Page images and extracted text
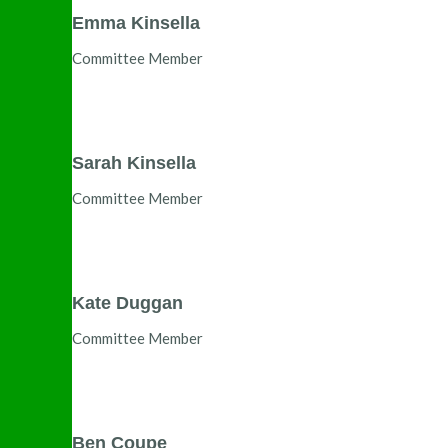
Emma Kinsella
Committee Member
Sarah Kinsella
Committee Member
Kate Duggan
Committee Member
Ben Coupe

WHAT THE EXERCISE ASKS
Where a line contains "Sarah Kinsella", begin there and output each line through the end of the data above, exactly; give no other lines.

SOLUTION FOR THIS TASK
Sarah Kinsella
Committee Member
Kate Duggan
Committee Member
Ben Coupe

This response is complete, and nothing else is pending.